* Exercise description
Your answer should repeat every line of the records below in which the word "лестниц" appears.

* Recorded data
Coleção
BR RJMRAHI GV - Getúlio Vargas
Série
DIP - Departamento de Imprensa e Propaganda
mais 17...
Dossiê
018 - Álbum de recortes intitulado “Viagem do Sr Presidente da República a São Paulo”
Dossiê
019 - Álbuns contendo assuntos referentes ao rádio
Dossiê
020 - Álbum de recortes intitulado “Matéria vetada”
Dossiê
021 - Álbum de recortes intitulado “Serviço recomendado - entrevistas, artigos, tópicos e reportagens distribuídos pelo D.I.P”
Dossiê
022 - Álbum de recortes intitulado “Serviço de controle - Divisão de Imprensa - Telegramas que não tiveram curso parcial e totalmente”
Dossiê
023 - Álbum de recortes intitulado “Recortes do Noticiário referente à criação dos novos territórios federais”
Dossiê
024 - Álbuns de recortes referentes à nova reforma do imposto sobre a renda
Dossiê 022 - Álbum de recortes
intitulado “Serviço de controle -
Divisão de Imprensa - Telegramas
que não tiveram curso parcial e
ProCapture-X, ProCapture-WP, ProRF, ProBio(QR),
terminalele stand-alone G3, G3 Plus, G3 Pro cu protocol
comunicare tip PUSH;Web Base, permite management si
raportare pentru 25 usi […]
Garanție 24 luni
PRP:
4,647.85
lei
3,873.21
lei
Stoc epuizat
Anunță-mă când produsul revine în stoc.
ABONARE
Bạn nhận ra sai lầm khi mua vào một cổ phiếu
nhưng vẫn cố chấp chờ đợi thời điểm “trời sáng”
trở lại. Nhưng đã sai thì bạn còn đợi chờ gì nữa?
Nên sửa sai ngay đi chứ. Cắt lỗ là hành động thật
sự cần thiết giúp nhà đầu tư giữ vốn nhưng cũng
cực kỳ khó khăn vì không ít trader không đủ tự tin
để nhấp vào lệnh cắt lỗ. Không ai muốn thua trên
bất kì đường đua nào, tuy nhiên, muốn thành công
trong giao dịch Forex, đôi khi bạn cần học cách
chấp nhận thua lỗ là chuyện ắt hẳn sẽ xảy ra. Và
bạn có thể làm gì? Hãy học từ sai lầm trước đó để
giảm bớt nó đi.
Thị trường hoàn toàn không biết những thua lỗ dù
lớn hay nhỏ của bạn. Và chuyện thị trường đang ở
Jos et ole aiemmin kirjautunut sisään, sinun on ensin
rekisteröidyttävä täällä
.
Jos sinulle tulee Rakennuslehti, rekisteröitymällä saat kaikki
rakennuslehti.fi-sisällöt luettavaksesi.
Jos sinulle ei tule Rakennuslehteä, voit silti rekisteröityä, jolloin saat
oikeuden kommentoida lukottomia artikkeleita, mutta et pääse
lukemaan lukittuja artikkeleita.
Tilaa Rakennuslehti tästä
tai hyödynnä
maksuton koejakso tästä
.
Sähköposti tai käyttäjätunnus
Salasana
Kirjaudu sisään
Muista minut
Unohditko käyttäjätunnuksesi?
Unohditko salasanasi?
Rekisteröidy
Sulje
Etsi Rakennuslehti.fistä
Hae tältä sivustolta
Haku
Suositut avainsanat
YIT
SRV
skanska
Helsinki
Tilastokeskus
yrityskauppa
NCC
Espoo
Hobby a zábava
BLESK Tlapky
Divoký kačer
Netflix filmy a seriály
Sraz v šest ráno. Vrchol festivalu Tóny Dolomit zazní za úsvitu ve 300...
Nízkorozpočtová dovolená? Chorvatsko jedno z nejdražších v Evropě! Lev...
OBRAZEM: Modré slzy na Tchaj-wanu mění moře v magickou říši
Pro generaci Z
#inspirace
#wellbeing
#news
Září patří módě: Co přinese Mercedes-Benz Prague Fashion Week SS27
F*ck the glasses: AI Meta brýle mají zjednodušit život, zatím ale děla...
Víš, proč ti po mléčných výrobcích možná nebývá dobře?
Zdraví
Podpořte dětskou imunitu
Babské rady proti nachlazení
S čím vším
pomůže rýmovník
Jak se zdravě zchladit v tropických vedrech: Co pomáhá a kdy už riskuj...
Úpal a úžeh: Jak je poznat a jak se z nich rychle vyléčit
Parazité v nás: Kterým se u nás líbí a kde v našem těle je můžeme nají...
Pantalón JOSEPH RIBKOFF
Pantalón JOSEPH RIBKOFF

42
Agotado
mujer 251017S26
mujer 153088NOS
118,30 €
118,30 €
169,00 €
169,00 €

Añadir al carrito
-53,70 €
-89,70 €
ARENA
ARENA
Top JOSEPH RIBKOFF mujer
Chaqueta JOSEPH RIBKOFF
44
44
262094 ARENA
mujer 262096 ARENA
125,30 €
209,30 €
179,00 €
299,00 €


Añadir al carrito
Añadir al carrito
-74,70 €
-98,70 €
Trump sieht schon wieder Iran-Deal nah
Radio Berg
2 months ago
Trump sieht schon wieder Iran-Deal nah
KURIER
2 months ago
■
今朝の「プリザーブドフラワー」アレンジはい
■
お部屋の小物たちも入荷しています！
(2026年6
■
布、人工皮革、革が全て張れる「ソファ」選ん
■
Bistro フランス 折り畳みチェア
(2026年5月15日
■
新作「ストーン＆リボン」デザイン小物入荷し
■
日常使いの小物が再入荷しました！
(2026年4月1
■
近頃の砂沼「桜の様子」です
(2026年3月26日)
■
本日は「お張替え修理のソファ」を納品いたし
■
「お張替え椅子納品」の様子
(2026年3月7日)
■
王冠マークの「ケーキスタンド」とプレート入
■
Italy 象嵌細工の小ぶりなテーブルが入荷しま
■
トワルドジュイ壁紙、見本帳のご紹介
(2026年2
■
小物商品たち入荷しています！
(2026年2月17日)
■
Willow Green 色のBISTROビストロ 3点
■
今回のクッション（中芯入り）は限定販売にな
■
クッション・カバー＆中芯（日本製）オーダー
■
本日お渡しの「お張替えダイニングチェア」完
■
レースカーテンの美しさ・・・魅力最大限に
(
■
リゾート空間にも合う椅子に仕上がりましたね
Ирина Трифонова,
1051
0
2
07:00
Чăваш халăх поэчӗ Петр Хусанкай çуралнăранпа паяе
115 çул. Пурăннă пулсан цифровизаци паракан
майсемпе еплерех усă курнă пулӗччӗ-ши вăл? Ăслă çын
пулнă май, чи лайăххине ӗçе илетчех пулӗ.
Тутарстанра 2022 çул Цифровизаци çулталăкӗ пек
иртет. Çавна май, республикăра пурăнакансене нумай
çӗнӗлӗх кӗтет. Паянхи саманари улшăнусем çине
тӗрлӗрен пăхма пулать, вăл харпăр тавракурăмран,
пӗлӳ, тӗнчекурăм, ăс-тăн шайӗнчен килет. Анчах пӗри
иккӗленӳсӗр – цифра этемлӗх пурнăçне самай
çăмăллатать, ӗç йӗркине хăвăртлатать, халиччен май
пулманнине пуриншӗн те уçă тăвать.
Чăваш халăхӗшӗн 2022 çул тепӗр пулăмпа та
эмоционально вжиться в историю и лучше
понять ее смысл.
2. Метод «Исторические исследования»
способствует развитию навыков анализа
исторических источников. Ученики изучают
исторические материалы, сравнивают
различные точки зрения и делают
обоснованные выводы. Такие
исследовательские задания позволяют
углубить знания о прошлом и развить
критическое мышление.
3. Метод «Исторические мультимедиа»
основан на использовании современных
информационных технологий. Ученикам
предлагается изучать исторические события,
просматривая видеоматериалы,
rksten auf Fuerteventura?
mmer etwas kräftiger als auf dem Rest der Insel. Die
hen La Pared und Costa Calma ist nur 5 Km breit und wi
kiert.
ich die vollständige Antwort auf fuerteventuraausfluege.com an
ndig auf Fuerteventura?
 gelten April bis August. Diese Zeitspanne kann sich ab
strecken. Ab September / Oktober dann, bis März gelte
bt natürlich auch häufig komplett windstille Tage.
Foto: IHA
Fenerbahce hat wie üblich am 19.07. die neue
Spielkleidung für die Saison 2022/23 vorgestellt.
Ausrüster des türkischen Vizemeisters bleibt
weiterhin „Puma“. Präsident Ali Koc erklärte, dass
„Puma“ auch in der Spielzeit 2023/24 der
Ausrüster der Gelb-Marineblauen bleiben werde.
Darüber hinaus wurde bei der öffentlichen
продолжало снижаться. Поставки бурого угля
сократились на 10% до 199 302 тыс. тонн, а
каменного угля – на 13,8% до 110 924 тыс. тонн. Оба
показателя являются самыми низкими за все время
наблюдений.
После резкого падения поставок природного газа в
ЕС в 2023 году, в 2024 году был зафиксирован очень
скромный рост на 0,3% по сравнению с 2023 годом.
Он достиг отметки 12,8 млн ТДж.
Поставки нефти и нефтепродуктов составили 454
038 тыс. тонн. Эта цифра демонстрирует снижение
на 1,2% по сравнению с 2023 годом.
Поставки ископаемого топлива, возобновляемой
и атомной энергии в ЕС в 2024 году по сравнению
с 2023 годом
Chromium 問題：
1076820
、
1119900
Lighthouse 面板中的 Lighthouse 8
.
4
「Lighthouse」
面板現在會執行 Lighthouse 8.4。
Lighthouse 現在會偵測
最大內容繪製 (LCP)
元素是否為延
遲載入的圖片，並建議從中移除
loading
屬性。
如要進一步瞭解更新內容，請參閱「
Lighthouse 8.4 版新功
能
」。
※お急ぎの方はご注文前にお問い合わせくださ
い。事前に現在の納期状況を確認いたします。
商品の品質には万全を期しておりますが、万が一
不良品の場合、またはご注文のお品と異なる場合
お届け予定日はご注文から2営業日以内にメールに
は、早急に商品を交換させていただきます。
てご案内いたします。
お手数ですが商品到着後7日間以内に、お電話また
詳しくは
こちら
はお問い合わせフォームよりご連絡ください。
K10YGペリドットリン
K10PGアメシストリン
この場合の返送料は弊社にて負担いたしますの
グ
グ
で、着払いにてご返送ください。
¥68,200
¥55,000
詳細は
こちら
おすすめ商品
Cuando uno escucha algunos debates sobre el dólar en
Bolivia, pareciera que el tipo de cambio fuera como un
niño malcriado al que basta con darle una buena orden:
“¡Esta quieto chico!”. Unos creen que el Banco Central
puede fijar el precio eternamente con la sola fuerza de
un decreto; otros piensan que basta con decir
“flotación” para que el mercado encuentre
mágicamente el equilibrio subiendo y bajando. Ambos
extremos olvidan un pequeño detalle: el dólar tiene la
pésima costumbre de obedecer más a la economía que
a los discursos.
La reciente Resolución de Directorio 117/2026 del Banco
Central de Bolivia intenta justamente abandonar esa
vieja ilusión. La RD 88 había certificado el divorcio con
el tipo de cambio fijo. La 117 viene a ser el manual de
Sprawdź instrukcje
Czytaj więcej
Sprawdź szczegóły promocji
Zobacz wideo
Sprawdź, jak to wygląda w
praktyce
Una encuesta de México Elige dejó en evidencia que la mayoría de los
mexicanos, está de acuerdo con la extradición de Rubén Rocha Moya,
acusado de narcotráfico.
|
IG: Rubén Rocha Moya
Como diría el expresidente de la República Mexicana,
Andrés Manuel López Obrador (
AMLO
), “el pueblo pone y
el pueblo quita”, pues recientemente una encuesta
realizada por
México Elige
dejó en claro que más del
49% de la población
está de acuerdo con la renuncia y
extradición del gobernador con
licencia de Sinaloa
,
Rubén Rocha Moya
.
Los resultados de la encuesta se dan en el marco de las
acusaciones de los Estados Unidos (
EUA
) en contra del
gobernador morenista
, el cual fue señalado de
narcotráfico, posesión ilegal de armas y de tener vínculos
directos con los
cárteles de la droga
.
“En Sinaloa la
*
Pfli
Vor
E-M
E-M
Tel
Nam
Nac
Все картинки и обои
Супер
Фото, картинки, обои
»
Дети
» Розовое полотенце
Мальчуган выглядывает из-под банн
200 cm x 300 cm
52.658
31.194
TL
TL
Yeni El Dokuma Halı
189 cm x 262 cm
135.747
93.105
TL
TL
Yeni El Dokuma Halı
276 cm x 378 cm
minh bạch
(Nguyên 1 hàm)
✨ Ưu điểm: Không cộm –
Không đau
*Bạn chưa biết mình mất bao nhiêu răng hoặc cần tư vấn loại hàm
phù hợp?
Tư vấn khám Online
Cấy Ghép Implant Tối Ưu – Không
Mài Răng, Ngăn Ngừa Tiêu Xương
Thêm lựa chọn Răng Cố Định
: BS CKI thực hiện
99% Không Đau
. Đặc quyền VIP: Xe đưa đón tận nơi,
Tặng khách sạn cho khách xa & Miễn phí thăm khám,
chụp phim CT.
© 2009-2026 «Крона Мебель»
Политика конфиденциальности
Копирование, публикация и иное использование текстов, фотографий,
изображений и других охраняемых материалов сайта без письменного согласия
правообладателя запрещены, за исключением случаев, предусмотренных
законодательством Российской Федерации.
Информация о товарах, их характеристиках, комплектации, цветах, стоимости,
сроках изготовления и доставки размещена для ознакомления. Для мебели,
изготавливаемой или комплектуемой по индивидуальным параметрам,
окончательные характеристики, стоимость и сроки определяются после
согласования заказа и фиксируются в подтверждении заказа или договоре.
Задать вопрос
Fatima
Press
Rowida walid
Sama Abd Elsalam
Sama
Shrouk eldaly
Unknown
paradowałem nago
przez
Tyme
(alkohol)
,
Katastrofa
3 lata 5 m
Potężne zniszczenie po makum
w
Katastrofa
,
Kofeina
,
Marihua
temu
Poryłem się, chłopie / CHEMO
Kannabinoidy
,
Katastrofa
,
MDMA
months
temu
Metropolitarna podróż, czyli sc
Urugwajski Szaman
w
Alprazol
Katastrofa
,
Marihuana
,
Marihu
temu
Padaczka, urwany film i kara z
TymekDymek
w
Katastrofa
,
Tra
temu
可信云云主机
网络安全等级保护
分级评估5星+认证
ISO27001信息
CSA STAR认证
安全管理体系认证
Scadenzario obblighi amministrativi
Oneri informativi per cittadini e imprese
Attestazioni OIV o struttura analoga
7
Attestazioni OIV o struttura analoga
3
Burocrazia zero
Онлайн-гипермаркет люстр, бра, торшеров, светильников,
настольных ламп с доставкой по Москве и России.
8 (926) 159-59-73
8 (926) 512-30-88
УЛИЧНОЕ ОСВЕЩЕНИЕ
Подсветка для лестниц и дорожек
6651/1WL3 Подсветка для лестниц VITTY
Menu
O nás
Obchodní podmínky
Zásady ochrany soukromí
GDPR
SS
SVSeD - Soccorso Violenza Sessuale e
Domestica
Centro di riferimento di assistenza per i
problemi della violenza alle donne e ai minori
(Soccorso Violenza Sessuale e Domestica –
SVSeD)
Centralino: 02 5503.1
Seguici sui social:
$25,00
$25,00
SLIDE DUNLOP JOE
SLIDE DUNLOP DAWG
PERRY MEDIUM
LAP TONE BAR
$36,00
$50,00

* Exercise answer
Подсветка для лестниц и дорожек
6651/1WL3 Подсветка для лестниц VITTY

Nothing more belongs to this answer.